Since then, the Justice Party, he said, has flown in 1,000 volunteers from around Indonesia.
The party now has 16 aid posts around the city and its outskirts where victims can find food and advice, Mr. Nasir said. The party has established seven water points, and plans 20 more. One of the most obvious efforts of the militants has been to concentrate on the most odious chore, unearthing bodies from the debris.

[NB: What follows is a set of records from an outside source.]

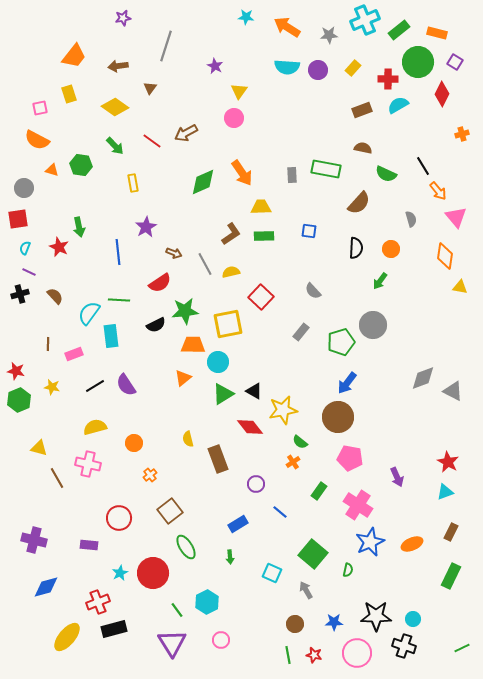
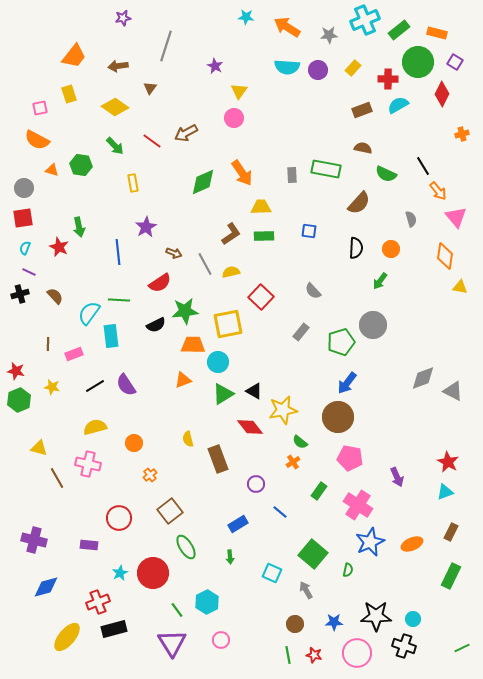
red square at (18, 219): moved 5 px right, 1 px up
orange triangle at (183, 378): moved 2 px down; rotated 18 degrees clockwise
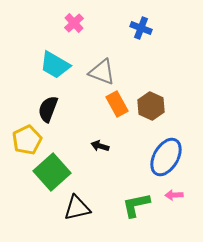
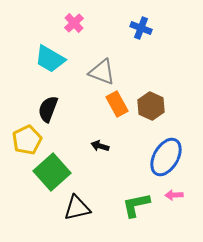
cyan trapezoid: moved 5 px left, 6 px up
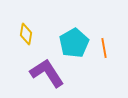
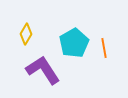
yellow diamond: rotated 20 degrees clockwise
purple L-shape: moved 4 px left, 3 px up
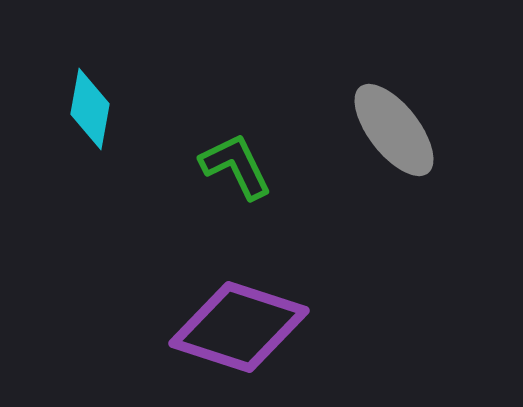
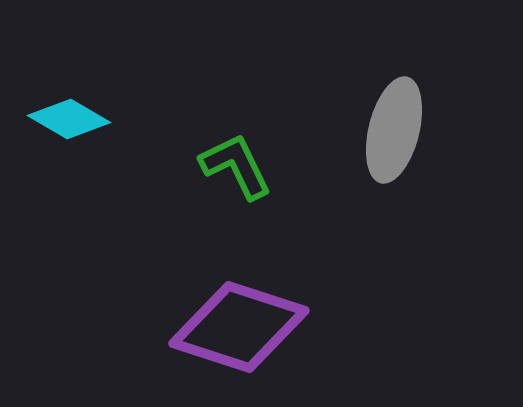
cyan diamond: moved 21 px left, 10 px down; rotated 70 degrees counterclockwise
gray ellipse: rotated 52 degrees clockwise
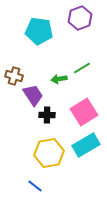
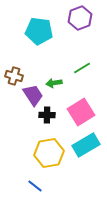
green arrow: moved 5 px left, 4 px down
pink square: moved 3 px left
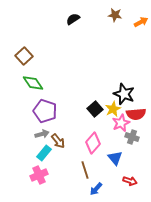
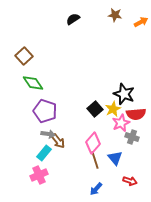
gray arrow: moved 6 px right; rotated 24 degrees clockwise
brown line: moved 10 px right, 10 px up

On Saturday, a young squad from the Islamic Defenders Front, a militant group from the Indonesian capital of Jakarta that uses violence to enforce Islamic law against drinking, gambling and prostitution, was still recovering bodies in the middle-class neighborhood of Ajun.
"People are coming back to their houses to clean up," said Syarif, 36, an Islamic Defender Front member, as he walked the debris-filled streets. "They're interested in their cars, but they ask us to take care of the bodies."
The Defenders group won high praise from the Aceh police after it found the body of one of the province's most senior police officers, Sayyed Husaini.
The speedy arrival of the Islamic Defenders was ensured by Mr. Kalla, the vice president, who arranged a civilian charter for the group's members and allocated seats on Indonesian Air Force flights for them, said Hilmy Bakar Almascati, the leader of the group's contingent here. As well, he said he had spoken personally to the head of the Indonesian Army, Rymizard Ryacudu, who provided tents for the group.
Besides helping clean up the devastated city, Mr. Hilmy said he was planning to increase the Defenders' membership. Aceh is one of the most devout areas in Indonesia and Islamic law, or Shariah, is formally on the books, though not seriously practiced. Mr. Hilmy said it was a perfect place for recruitment.
"We are training people to be members of Islamic Defenders," he said. "I think Aceh is welcoming to that idea."